I went through all the menus to see if anything had changed and found nothing new.
When I got to "menu, 6, 1, 3 it froze and a few minutes later rebooted. Just tried again now and it worked ok.


----------



## Ron Barry (Dec 10, 2002)

Got a response back on Dish on this one.. See post for more info.

http://www.dbstalk.com/showpost.php?p=849459&postcount=69


----------



## rjruby (Dec 29, 2002)

BillJ said:


> I'd bet on the daylight savings fix. I've been amazed at the companies who only recently discovered this was going to throw a monkey wrench in their software. Has prompted a lot of quick fixes and delays in other projects.


Your right.

It's almost like Y2K all over again.


----------



## david803sc (Jun 22, 2006)

I got L3.66 on one of my two 622's last night. I don't think they would release this fix for DST if they were going to get L4.01 out the door before March 14th, so I would not hope for it until April at this point.


----------



## Dmitry (Jun 12, 2006)

I was pretty sure we'd get something for DST before too late and I'm pretty sure 366 is just that.


----------



## HDlover (Jul 28, 2006)

Why doesn't the time come down from the satelite? If so. why would they need a DST update?


----------



## James Long (Apr 17, 2003)

Because DST starts on a different day this year ... The 2nd Sunday in March instead of the First Sunday in April.
And Arizona, Hawaii and PR/VI do not advance their clocks (Indiana left that group last year).

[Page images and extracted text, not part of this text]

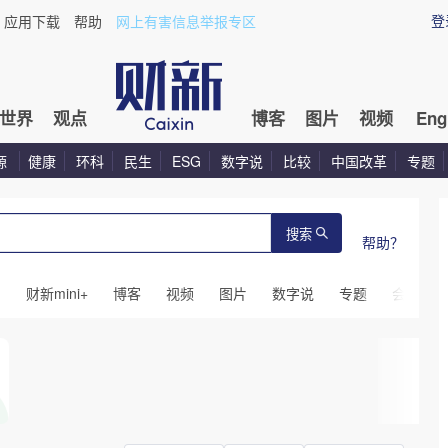
登
应用下载
帮助
网上有害信息举报专区
世界
观点
博客
图片
视频
Eng
源
健康
环科
民生
ESG
数字说
比较
中国改革
专题
搜索
帮助？
闻
财新mini+
博客
视频
图片
数字说
专题
会议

If E* simply sprung forward at the source those four areas would have problems.
Plus the entire country doesn't spring forward at the same moment.


----------



## pcstuff (Jan 22, 2007)

rjruby said:


> Your right.
> 
> It's almost like Y2K all over again.


:lol:

Let's hope not!


----------



## Hall (Mar 4, 2004)

HDlover said:


> Why doesn't the time come down from the satelite? If so. why would they need a DST update?

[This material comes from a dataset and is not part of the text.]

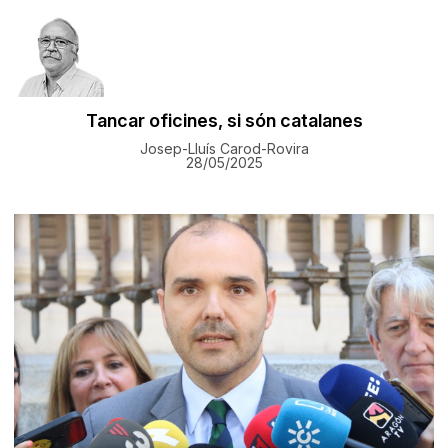
Tancar oficines, si són catalanes
Josep-Lluís Carod-Rovira
28/05/2025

 It most likely does, except it's in something like Greenwich Mean Time, which the receiver needs to "convert" to each unit's "local" time.


----------



## Ken Green (Oct 6, 2005)

Woke up this morning to 3.66 on both machines. No noticeable changes.


----------



## Mark Lamutt (Mar 24, 2002)

L3.66 is ONLY a daylight savings time fix because of the different day for the time change this year. 

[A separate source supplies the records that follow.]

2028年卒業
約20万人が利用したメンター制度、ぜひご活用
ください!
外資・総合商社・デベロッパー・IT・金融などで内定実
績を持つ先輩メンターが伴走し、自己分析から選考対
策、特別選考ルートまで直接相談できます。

L4.0x is still coming, but will be delayed slightly because of a couple of things that the beta team uncovered. I'm know all too well how painful the audio problems are under L3.65, but hang in there just a little longer. The goal isn't to replace one major problem with a different one.


----------



## HD Steve (Jul 12, 2006)

I still have 3.65 software. My 622 is set for auto download at 3AM. Should I not have received 3.66 by today?


----------



## ChuckA (Feb 7, 2006)

You should get it tomorrow according to the tech portal. But, you won't see any difference.


----------



## Stewart Vernon (Jan 7, 2005)

I noticed I still had L3.65 today as well... but as noted, gathered I wouldn't really notice the difference anyway so I wasn't particularly concerned.


----------



## RASCAL01 (Aug 2, 2006)

I have the 466 update and there is a change. The OTA recordings do not say 1 hour recording when it is 2 hours long. Now it states exactly how long the recording is.


----------